How to interpret dplyr message `summarise()` regrouping output by 'x' (override with `.groups` argument)?
It is just a friendly warning message. By default, if there is any grouping before the summarise
, it drops one group variable i.e. the last one specified in the group_by
. If there is only one grouping variable, there won't be any grouping attribute after the summarise
and if there are more than one i.e. here it is two, so, the attribute for grouping is reduce to 1 i.e. the data would have the 'year' as grouping attribute. As a reproducible example
library(dplyr)
mtcars %>%
group_by(am) %>%
summarise(mpg = sum(mpg))
#`summarise()` ungrouping output (override with `.groups` argument)
# A tibble: 2 x 2
# am mpg
#* <dbl> <dbl>
#1 0 326.
#2 1 317.
The message is that it is ungroup
ing i.e when there is a single group_by
, it drops that grouping after the summarise
mtcars %>%
group_by(am, vs) %>%
summarise(mpg = sum(mpg))
#`summarise()` regrouping output by 'am' (override with `.groups` argument)
# A tibble: 4 x 3
# Groups: am [2]
# am vs mpg
# <dbl> <dbl> <dbl>
#1 0 0 181.
#2 0 1 145.
#3 1 0 118.
#4 1 1 199.
Here, it drops the last grouping and regroup with the 'am'
If we check the ?summarise
, there is .groups
argument which by default is "drop_last"
and the other options are "drop"
, "keep"
, "rowwise"
.groups - Grouping structure of the result.
"drop_last": dropping the last level of grouping. This was the only supported option before version 1.0.0.
"drop": All levels of grouping are dropped.
"keep": Same grouping structure as .data.
"rowwise": Each row is it's own group.
When .groups is not specified, you either get "drop_last" when all the results are size 1, or "keep" if the size varies. In addition, a message informs you of that choice, unless the option "dplyr.summarise.inform" is set to FALSE.
i.e. if we change the .groups
in summarise
, we don't get the message because the group attributes are removed
mtcars %>%
group_by(am) %>%
summarise(mpg = sum(mpg), .groups = 'drop')
# A tibble: 2 x 2
# am mpg
#* <dbl> <dbl>
#1 0 326.
#2 1 317.
mtcars %>%
group_by(am, vs) %>%
summarise(mpg = sum(mpg), .groups = 'drop')
# A tibble: 4 x 3
# am vs mpg
#* <dbl> <dbl> <dbl>
#1 0 0 181.
#2 0 1 145.
#3 1 0 118.
#4 1 1 199.
mtcars %>%
group_by(am, vs) %>%
summarise(mpg = sum(mpg), .groups = 'drop') %>%
str
#tibble [4 × 3] (S3: tbl_df/tbl/data.frame)

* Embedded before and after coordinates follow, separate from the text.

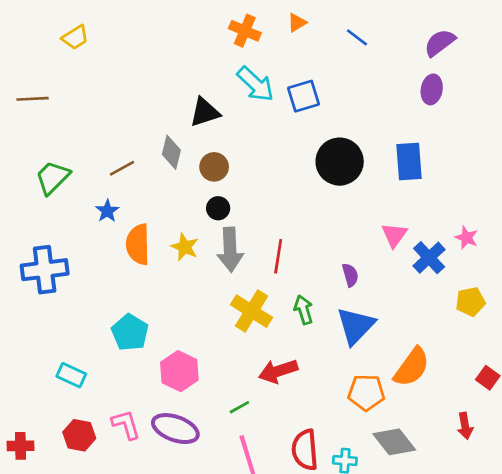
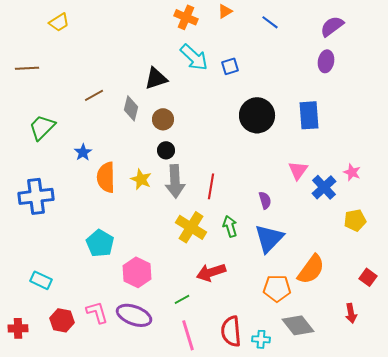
blue square: (304, 96) -> (230, 66), size x0.7
brown line: (122, 168) -> (94, 95), moved
cyan rectangle: (71, 375) -> (41, 280), moved

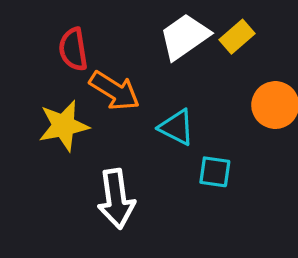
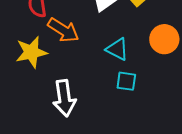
cyan triangle: (177, 127) -> (117, 49), moved

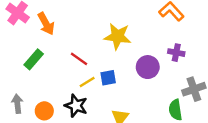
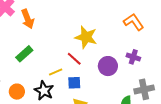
green rectangle: (34, 59) -> (24, 54), moved
red line: (79, 59) -> (74, 59), moved
blue square: (108, 78) -> (74, 83), moved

# $ am : num [1:4] 0 0 1 1
# $ vs : num [1:4] 0 1 0 1
# $ mpg: num [1:4] 181 145 118 199
Previously, this warning was not issued and it could lead to situations where the OP does a mutate
or something else assuming there is no grouping and results in unexpected output. Now, the warning gives the user an indication that we should be careful that there is a grouping attribute
NOTE: The .groups
right now is experimental
in its lifecycle. So, the behaviour could be modified in the future releases
Depending upon whether we need any transformation of the data based on the same grouping variable (or not needed), we could select the different options in .groups
.